● **Your goal**: Take every line from the material that has the word "LOUDWIRE" in it.

● **Material shown**:
○ ○ ○ ○ ○ ○ ○

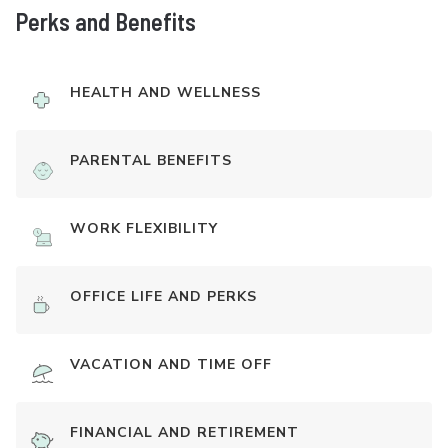
Perks and Benefits
HEALTH AND WELLNESS
PARENTAL BENEFITS
WORK FLEXIBILITY
OFFICE LIFE AND PERKS
VACATION AND TIME OFF
FINANCIAL AND RETIREMENT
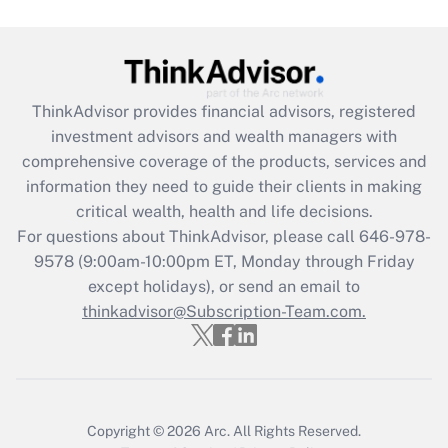
Are remote workers eligible for leave
under the Family and Medical Leave Act
(FMLA)?
Get Answer
ThinkAdvisor
provides financial advisors, registered
investment advisors and wealth managers with
Recently Updated Q&As
comprehensive coverage of the products, services and
What is the CARES Act employee
information they need to guide their clients in making
retention tax credit that was available
critical wealth, health and life decisions.
during 2020 and 2021?
For questions about ThinkAdvisor, please call
646-978-
Get Answer
9578
(9:00am-10:00pm ET, Monday through Friday
except holidays), or send an email to
thinkadvisor@Subscription-Team.com.
Recently Updated Q&As
Who must file a return?
Get Answer
Copyright © 2026
Arc.
All Rights Reserved.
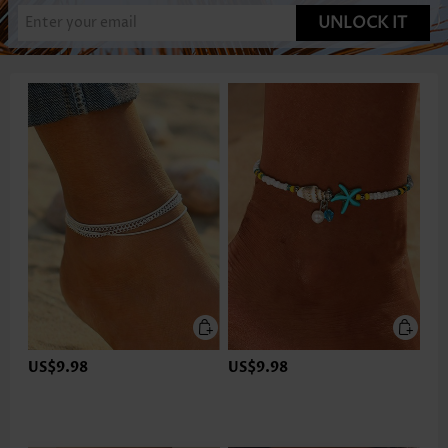
UNLOCK IT
US$9.98
US$9.98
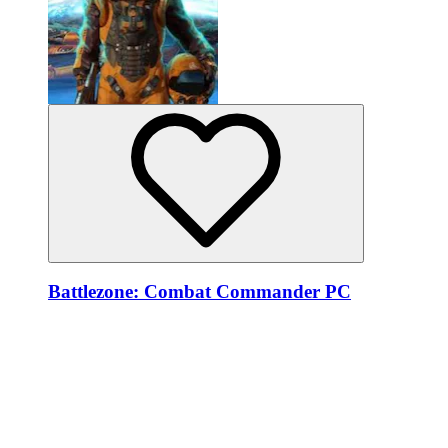
Battlezone: Combat Commander PC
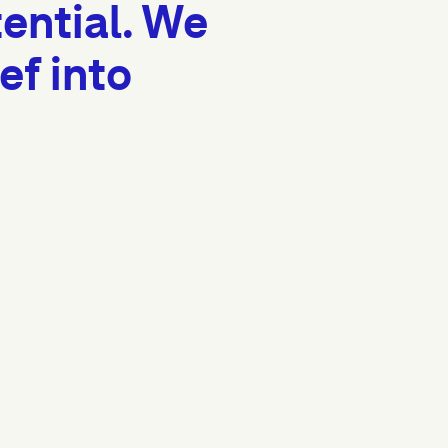
ential. We
ef into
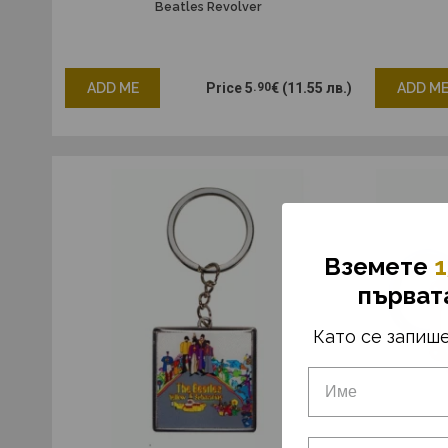
Beatles Revolver
ADD ME
Price
5
.90
€
(11.55 лв.)
ADD M
Вземетe
1
първат
Като се запише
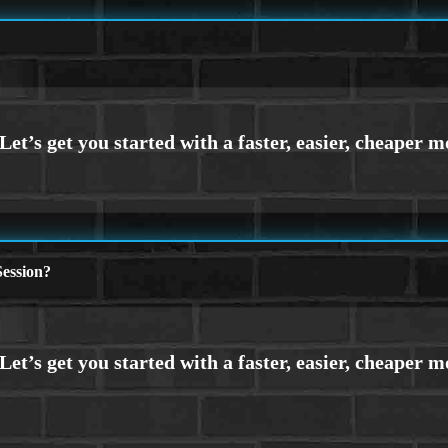
ession?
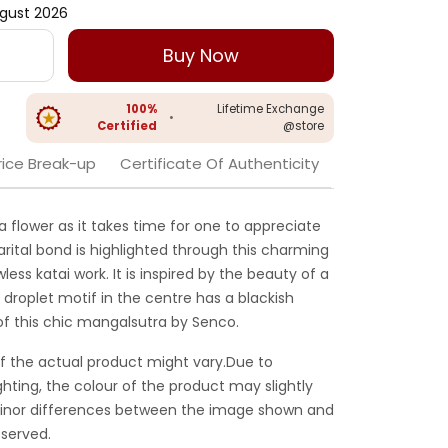
gust 2026
Buy Now
100%
Lifetime Exchange
•
Certified
@store
rice Break-up
Certificate Of Authenticity
 a flower as it takes time for one to appreciate
rital bond is highlighted through this charming
ess katai work. It is inspired by the beauty of a
 droplet motif in the centre has a blackish
f this chic mangalsutra by Senco.
f the actual product might vary.Due to
ghting, the colour of the product may slightly
 Minor differences between the image shown and
served.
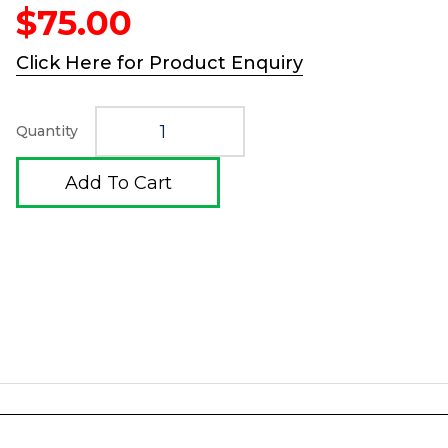
$
75.00
Click Here for Product Enquiry
Quantity
Add To Cart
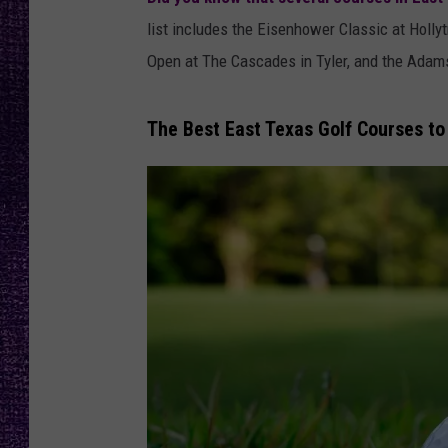
RECENTLY PL
list includes the Eisenhower Classic at Holly
LOUDWIRE NIGHTS
Open at The Cascades in Tyler, and the Adams 
LOUDWIRE WEEKENDS
The Best East Texas Golf Courses t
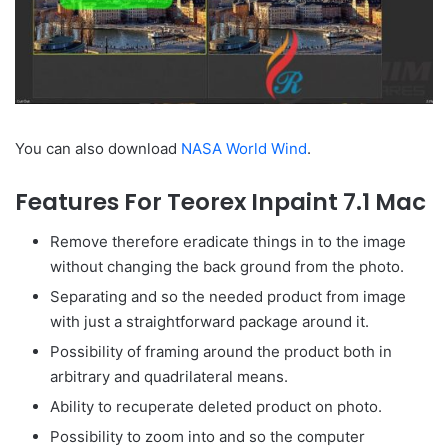
You can also download
NASA World Wind
.
Features For Teorex Inpaint 7.1 Mac
Remove therefore eradicate things in to the image
without changing the back ground from the photo.
Separating and so the needed product from image
with just a straightforward package around it.
Possibility of framing around the product both in
arbitrary and quadrilateral means.
Ability to recuperate deleted product on photo.
Possibility to zoom into and so the computer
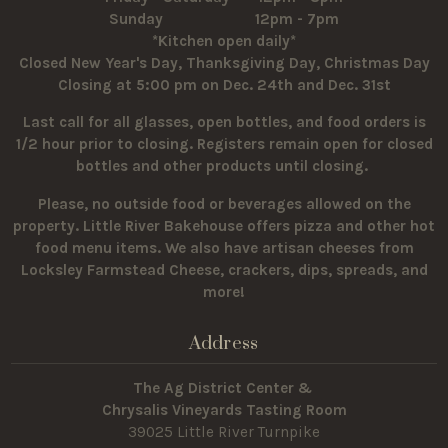
Sunday 12pm - 7pm
*Kitchen open daily*
Closed New Year's Day, Thanksgiving Day, Christmas Day
Closing at 5:00 pm on Dec. 24th and Dec. 31st
Last call for all glasses, open bottles, and food orders is
1/2 hour prior to closing. Registers remain open for closed
bottles and other products until closing.
Please, no outside food or beverages allowed on the
property.
Little River Bakehouse offers pizza and other hot
food menu items. We also have artisan cheeses from
Locksley Farmstead Cheese, crackers, dips, spreads, and
more!
Address
The Ag District Center &
Chrysalis Vineyards Tasting Room
39025 Little River Turnpike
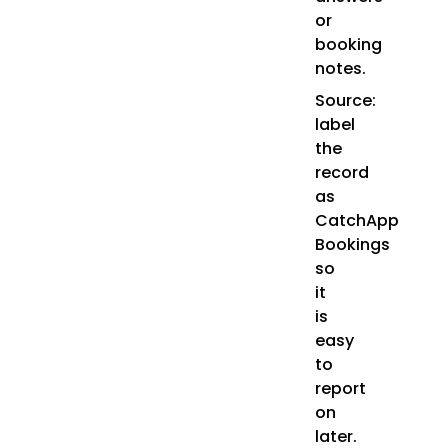
or
booking
notes.
Source:
label
the
record
as
CatchApp
Bookings
so
it
is
easy
to
report
on
later.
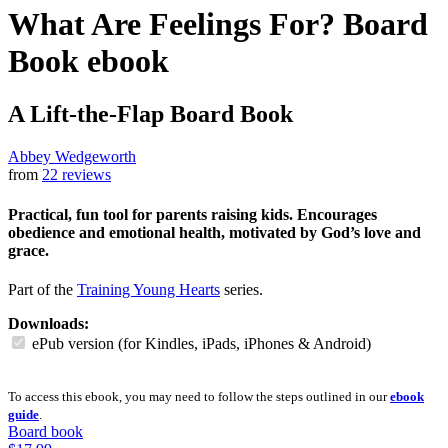
What Are Feelings For? Board
Book
ebook
A Lift-the-Flap Board Book
Abbey Wedgeworth
from
22 reviews
Practical, fun tool for parents raising kids. Encourages
obedience and emotional health, motivated by God’s love and
grace.
Part of the
Training Young Hearts
series.
Downloads:
ePub version (for Kindles, iPads, iPhones & Android)
To access this ebook, you may need to follow the steps outlined in our
ebook
guide
.
Board book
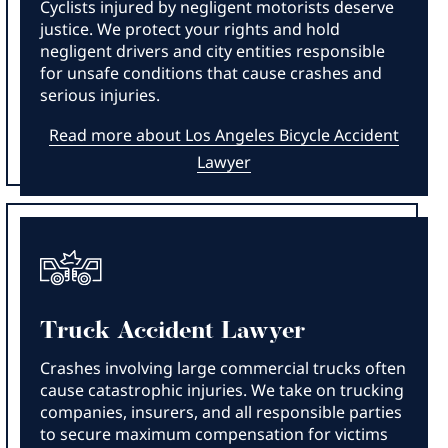
Cyclists injured by negligent motorists deserve
justice. We protect your rights and hold
negligent drivers and city entities responsible
for unsafe conditions that cause crashes and
serious injuries.
Read more about Los Angeles Bicycle Accident
Lawyer
Truck Accident Lawyer
Crashes involving large commercial trucks often
cause catastrophic injuries. We take on trucking
companies, insurers, and all responsible parties
to secure maximum compensation for victims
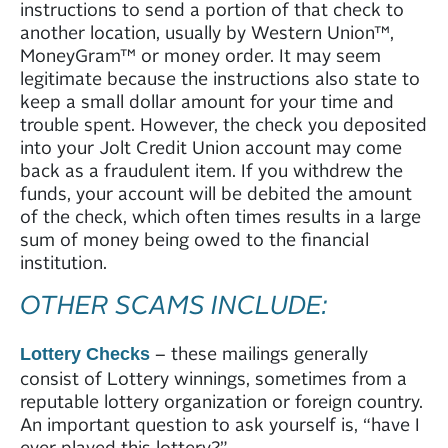
instructions to send a portion of that check to
another location, usually by Western Union™,
MoneyGram™ or money order. It may seem
legitimate because the instructions also state to
keep a small dollar amount for your time and
trouble spent. However, the check you deposited
into your Jolt Credit Union account may come
back as a fraudulent item. If you withdrew the
funds, your account will be debited the amount
of the check, which often times results in a large
sum of money being owed to the financial
institution.
OTHER SCAMS INCLUDE:
– these mailings generally
Lottery Checks
consist of Lottery winnings, sometimes from a
reputable lottery organization or foreign country.
An important question to ask yourself is, “have I
ever played this lottery?”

○ ○ ○ ○ ○ ○ ○

● **Completed exercise**:
LOUDWIRE NIGHTS
LOUDWIRE WEEKENDS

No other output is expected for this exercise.